Alexa terus mendengarkan pembicaraan orangtuanya, sambil mencoba memahami perasaan mereka dan menemukan makna dalam setiap kata yang diucapkan.
"Papa ini benar-benar keterlaluan, ya. Egois! Malah mementingkan urusan perusahaan dari pada anak sendiri. Lagi pula, kenapa Papa tidak menyerahkan perusahaan kepada Bara saja? Bukankah Papa sudah menganggap dia bagian dari keluarga kita sejak lama dan bahkan sekarang dia sudah menjadi menantu kita. Papa juga mengakui kalau Bara sangat pintar dan banyak membantu untuk kemajuan perusahaan, bukankah seharusnya dia bisa menerima tanggung jawab untuk mengelola perusahaan?" Suara Delia bergetar, menunjukkan rasa kecewanya.
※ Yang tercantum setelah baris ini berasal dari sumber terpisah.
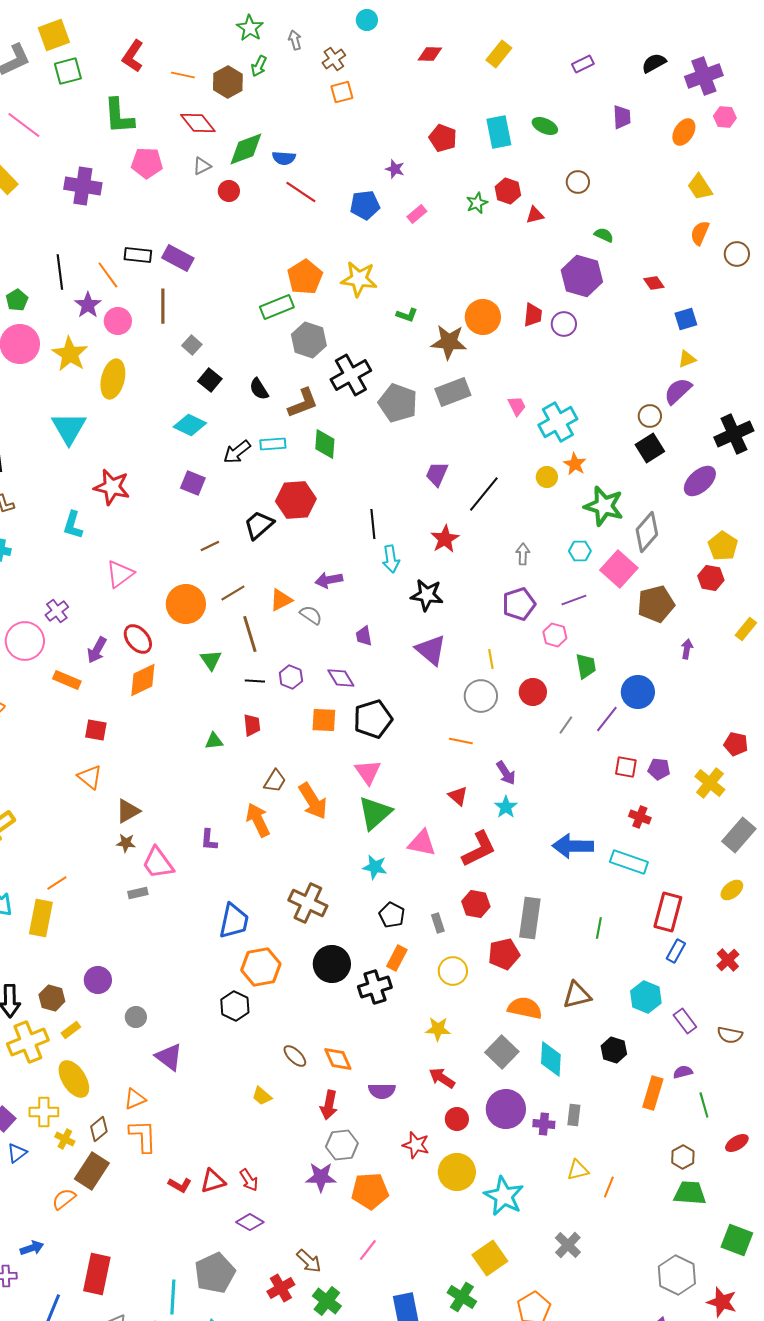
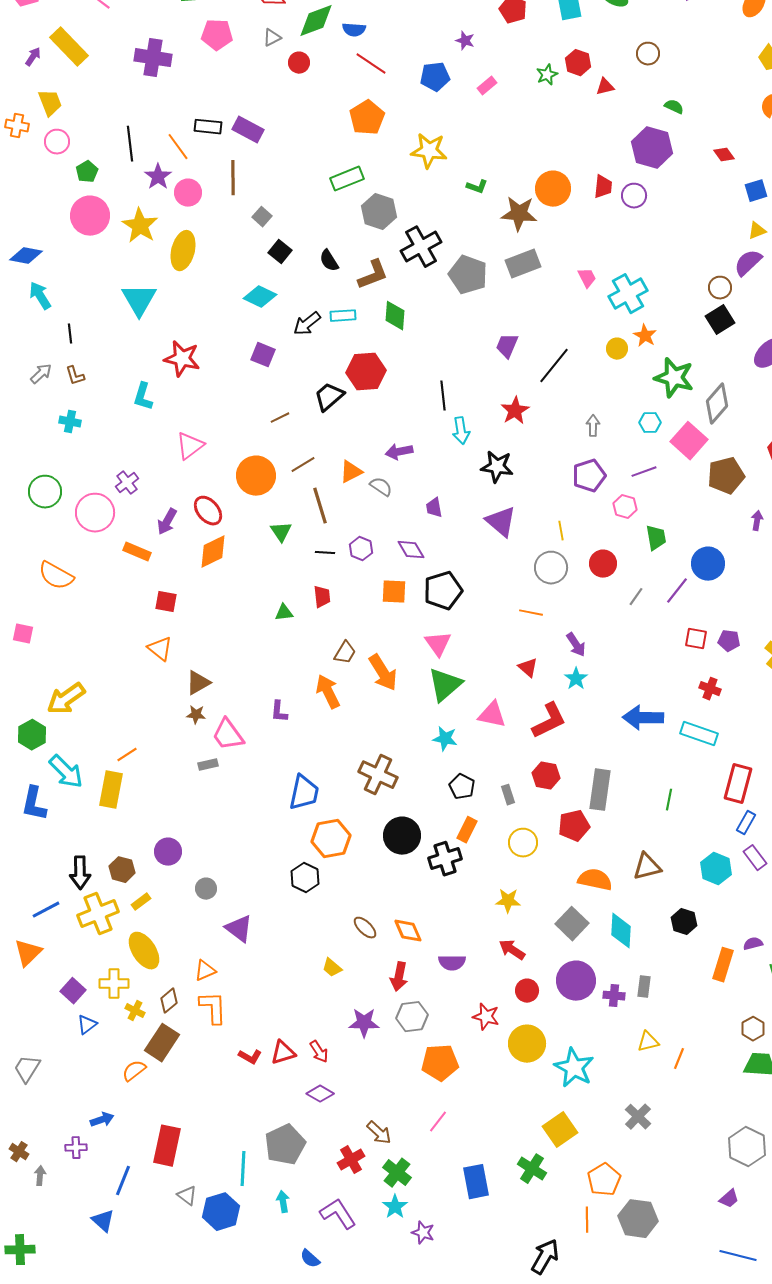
orange pentagon: (305, 277) -> (367, 118), moved
purple rectangle: (685, 1021) -> (755, 858), moved
purple star: (321, 1177) -> (364, 1023), moved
"Mama tidak akan mengerti. Sudahlah, tidak perlu membahas soal mereka lagi. Yang pasti, Papa ingin mereka segera keluar dari rumah ini," tegas Alex, lalu ia pergi ke kamar mandi untuk membersihkan tubuhnya yang terasa sangat gerah setelah seharian beraktivitas,
Mendengar ucapan terakhir Alex, perasaan campur aduk melanda diri Alexa. Tanpa sadar, air matanya mulai mengalir. Rasa sedih di dalam hati semakin mendalam, seolah tak mampu melihat kekecewaan yang tersirat di wajah ayahnya.
"Apa yang harus aku lakukan sekarang?" batin Alexa.
Kemudian, ia kembali ke kamarnya, mengurungkan niat untuk pergi ke dapur dan mencoba untuk merenungi keputusan yang harus diambil.
***
Tak lama kemudian, Bara telah tiba di rumah. Ia langsung saja masuk ke dalam kamar dan menghampiri Alexa yang tampak murung, duduk bersandar di atas tempat tidur.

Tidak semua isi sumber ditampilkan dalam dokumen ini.